Peace Talks
- Author: Jim Butcher
- Cover artist: Christian McGrath
- Language: English
- Series: The Dresden Files
- Genre: Detective, Contemporary fantasy, Urban fantasy
- Published: Ace Books
- Publication date: July 14, 2020
- Publication place: United States
- Media type: Hardcover
- Pages: 340
- ISBN: 978-0-451-46441-5
- Dewey Decimal: 813/.6
- LC Class: PS3602.U85 P43 2020
- Preceded by: Skin Game
- Followed by: Battle Ground

= Peace Talks (novel) =

2020 novel by Jim Butcher

Peace Talks is a novel in The Dresden Files series by Jim Butcher. It is the 16th novel in the series. It follows the protagonist, Harry Dresden as he attempts to navigate a convoluted peace negotiation between various supernatural powers.

==Plot==
Harry Dresden, now torn between his White Council wizard duties, his obligatory Winter Knight duties, and being a father to his daughter Maggie, is contacted by the Winter Queen Mab to serve as emissary for Winter at upcoming peace negotiations between the Fomor and the various other signatories of the Accords. Even as he does, he discovers that forces in the mortal world are moving against him and Karrin Murphy, the White Council may be meeting to expel him, something in collusion with Outsiders is trying to kill him, and his grandfather, Ebenezar McCoy, wants to take Maggie away from him to someplace safe until she can grow into her magic.
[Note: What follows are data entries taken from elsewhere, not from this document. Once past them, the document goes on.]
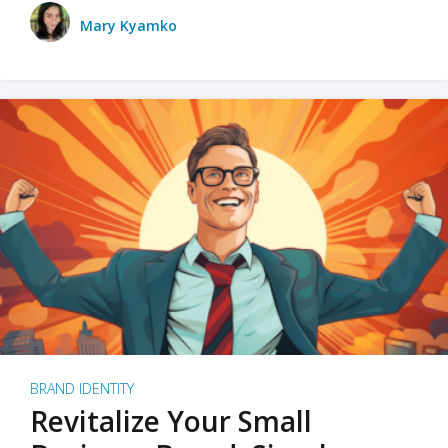
Mary Kyamko
BRAND IDENTITY
Revitalize Your Small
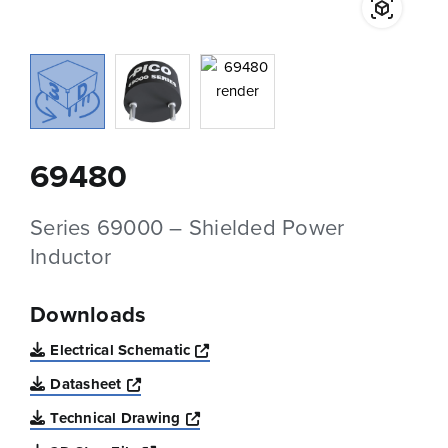
69480
Series 69000 – Shielded Power
Inductor
Downloads
Opens a new window
Electrical Schematic
Opens a new window
Datasheet
Opens a new window
Technical Drawing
Harry's half-brother, Thomas Raith, whose lover Justine is now pregnant with his child, attacks the King of the Svartalfar at the cusp of the negotiations, fails, and is imprisoned. Lara Raith uses favors from Mab to force Harry into springing him, and they do so right during the middle of the peace talks for the Fomor to join the Accords.

Arriving just as Harry and Lara are escaping, King Corb of the Fomor declares open war on the surface and humanity, and introduces the last Titan, Ethniu, who is in possession of the Eye of Balor and effortlessly humiliates Mab and intimidates almost all other present parties. Corb declares that in a few hours, the Fomor will rise from Lake Michigan and sack Chicago. The Accorded representatives realize this would almost certainly mean a genocidal war against the supernatural and result in their extinction while the Fomor are safe in their underwater cities.

Harry flees to Demonreach with Thomas, who is dying from his Hunger. He has to outwit his grandfather McCoy; after a fierce duel, Harry finally reveals that Thomas is his half-brother, much to the older wizard's utter disgust and rage. Harry escapes and traps Thomas in a Warden crystal, imprisoning him in Demonreach, to keep him alive.

Lara attacks Harry in a rage, thinking he has effectively trapped Thomas as a future pawn. Harry easily overpowers her with the aid of the island's spirit, and the two agree to an uneasy truce to face the greater threat, not having the resources to save Thomas on hand anyway.

==Reception==
Publishers Weekly wrote that it seems like the book is a prologue to the next book in the series, and had a lot of background information that serves new readers well, but may be tedious for fans. Other publications reviewed the novel positively.